Dessa forma, conclui-se que é perfeitamente possível se estabelecer uma base florestal através de programas de fomentos pela participação de proprietários rurais, com propriedades de diferentes tamanhos. Portanto  pesquisa também é a validação de conceitos e ideias.

Pelo que já foi exposto, mais do que nunca, é necessário se perguntar: não foram feitas pesquisas sobre essas questões? A academia já percebeu essas demandas? Ou será que a produção científica já conseguiu sair dos limites da universidade e se apresentar como solução a esses problemas?

Dessa forma, além das questões sobre recursos para pesquisas ou linhas de pesquisa, é fundamental debater, paralelamente, a forma como essas produções serão usadas pelo conjunto da sociedade: a socialização do conhecimento.

A academia tem produzido muito e com muita qualidade; a maior discussão, ainda, é como fazer com que essa produção chegue até os seus verdadeiros demandantes, como fazer com que essa produção sirva de subsídios para a formulação de políticas públicas, permitindo que o setor  florestal deixe de ser refém da tecnocracia e de ONGs multinacionais interessadas no nosso atraso social, ambiental e econômico.

Evidentemente que não se tem a solução para todas as questões que aqui foram levantadas, mas, como o objetivo deste artigo é estimular uma reflexão sobre o papel que todas as instituições de pesquisa, públicas e privadas, vêm desenvolvendo, é oportuno propor uma nova abordagem sobre os dilemas da pesquisa florestal.

O CEPEF - Centro de Pesquisas Florestais, da UF-SM, ligado ao Departamento de Ciências Florestais, foi fundado em 1986, tendo como principais objetivos a investigação científica, a interação e a integração do meio acadêmico com o meio empresarial. O nosso centro de pesquisa, atualmente, passa por uma reformulação, pensando justamente nesses questionamentos. A inclusão dos pequenos e médios produtores na cadeia produtiva de base florestal deve estar na pauta dos estudos socioeconômicos do setor florestal.

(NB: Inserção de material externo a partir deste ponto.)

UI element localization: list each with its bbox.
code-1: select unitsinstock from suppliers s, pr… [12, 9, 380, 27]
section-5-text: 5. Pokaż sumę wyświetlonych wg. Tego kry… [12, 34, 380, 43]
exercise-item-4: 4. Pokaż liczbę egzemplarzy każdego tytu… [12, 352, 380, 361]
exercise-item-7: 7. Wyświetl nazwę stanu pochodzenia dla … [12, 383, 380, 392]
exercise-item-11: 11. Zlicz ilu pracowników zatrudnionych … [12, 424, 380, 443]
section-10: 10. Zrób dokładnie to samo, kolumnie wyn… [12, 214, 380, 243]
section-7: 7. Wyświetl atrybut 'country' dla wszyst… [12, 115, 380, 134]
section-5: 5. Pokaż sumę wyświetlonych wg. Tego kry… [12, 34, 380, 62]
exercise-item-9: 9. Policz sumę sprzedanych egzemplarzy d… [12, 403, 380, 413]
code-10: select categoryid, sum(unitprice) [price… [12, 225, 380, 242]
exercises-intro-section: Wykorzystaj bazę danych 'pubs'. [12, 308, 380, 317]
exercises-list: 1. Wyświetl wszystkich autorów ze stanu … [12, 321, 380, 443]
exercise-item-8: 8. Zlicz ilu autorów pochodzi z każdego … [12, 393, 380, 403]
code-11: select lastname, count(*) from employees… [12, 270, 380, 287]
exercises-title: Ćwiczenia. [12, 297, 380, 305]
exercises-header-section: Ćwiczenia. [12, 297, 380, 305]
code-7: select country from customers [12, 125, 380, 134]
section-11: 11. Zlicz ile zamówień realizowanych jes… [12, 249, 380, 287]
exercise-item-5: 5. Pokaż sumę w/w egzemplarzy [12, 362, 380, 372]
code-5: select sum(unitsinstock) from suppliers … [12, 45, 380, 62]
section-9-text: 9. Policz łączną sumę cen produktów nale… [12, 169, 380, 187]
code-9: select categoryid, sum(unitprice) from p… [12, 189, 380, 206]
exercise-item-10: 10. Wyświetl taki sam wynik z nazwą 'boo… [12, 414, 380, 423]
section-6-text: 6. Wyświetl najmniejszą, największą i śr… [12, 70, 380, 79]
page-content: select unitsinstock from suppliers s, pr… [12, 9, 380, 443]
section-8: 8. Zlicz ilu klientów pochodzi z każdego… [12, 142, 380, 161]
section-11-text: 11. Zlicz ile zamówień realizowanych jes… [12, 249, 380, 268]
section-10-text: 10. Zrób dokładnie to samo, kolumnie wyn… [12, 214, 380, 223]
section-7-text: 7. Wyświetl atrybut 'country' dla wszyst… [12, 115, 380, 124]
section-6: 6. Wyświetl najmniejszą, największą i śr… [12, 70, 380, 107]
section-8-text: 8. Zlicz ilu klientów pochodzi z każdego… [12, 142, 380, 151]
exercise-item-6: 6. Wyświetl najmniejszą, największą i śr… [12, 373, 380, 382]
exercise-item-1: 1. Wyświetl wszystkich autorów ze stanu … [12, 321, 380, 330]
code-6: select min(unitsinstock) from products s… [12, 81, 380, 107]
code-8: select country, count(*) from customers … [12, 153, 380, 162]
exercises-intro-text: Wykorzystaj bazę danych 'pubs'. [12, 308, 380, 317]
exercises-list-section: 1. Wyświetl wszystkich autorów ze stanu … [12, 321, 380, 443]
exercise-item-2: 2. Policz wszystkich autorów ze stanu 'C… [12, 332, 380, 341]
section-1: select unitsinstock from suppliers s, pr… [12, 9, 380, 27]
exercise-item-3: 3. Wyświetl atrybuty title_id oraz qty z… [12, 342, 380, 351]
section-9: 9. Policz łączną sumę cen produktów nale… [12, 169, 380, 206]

No segmento da Acacia mearnsii, no Rio Grande do Sul, estima-se uma base florestal em que 80% dos fornecedores de matéria-prima são pequenos e médios produtores rurais; estima-se também que há 150 mil hectares de florestas dispersos em pequenas e médias propriedades do Rio Grande do Sul, fornecendo biomassa florestal para todo o setor primário, como secagem de grãos, cura de tabaco, cama de suínos e aves.

Além disso, a inclusão desses proprietários rurais em APLs de base florestal possibilitará novas oportunidades de desenvolvimento regional e será uma das alternativas de redução dos crescentes custos da produção florestal primária.

As universidades e seus centros de pesquisa devem utilizar os canais de comunicação com a sociedade,  seja através dos programas de integração empresa-escola, que já  é um processo  consolidado, ou através de pesquisa e interações com organizações civis da sociedade, como federações, sindicatos e associações. Dessa forma, as pesquisas poderão, efetivamente, propiciar conhecimento, inovação, desenvolvimento e crescimento social e econômico.